Top of DATASET ENTRIES

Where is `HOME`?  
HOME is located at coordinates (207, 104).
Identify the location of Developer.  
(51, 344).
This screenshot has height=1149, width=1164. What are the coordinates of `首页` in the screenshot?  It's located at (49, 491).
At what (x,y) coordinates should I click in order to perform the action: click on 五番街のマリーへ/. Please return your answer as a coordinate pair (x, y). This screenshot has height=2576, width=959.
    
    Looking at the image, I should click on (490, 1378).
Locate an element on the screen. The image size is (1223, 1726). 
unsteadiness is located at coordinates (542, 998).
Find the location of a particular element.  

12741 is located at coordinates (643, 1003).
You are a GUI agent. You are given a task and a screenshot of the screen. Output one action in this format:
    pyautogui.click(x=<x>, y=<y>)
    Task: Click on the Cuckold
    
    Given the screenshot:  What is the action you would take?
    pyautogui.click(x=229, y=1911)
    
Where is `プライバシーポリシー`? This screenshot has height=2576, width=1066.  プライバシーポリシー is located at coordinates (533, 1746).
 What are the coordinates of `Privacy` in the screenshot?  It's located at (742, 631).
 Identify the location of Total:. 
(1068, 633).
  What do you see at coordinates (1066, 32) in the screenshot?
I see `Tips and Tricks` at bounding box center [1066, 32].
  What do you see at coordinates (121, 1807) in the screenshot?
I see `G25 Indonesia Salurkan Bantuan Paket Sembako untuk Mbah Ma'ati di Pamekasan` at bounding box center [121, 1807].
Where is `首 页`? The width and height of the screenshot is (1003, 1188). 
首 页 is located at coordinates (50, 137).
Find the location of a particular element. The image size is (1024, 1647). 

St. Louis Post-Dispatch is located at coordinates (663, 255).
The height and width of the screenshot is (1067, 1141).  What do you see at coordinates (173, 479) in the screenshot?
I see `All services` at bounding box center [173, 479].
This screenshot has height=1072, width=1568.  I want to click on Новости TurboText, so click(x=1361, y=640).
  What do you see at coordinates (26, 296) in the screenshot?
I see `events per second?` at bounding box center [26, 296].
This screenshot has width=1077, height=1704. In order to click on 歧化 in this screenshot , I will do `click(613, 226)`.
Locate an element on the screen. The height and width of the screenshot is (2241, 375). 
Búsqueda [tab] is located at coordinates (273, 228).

Bottom of DATASET ENTRIES

*WORK TO BE COMPLETED*
Copy every line of the data above, beginning with the first and ending with the line that contains "This screenshot has height=1149, width=1164.", and give nothing more.

*EXERCISE ANSWER*
Where is `HOME`?  
HOME is located at coordinates (207, 104).
Identify the location of Developer.  
(51, 344).
This screenshot has height=1149, width=1164. What are the coordinates of `首页` in the screenshot?  It's located at (49, 491).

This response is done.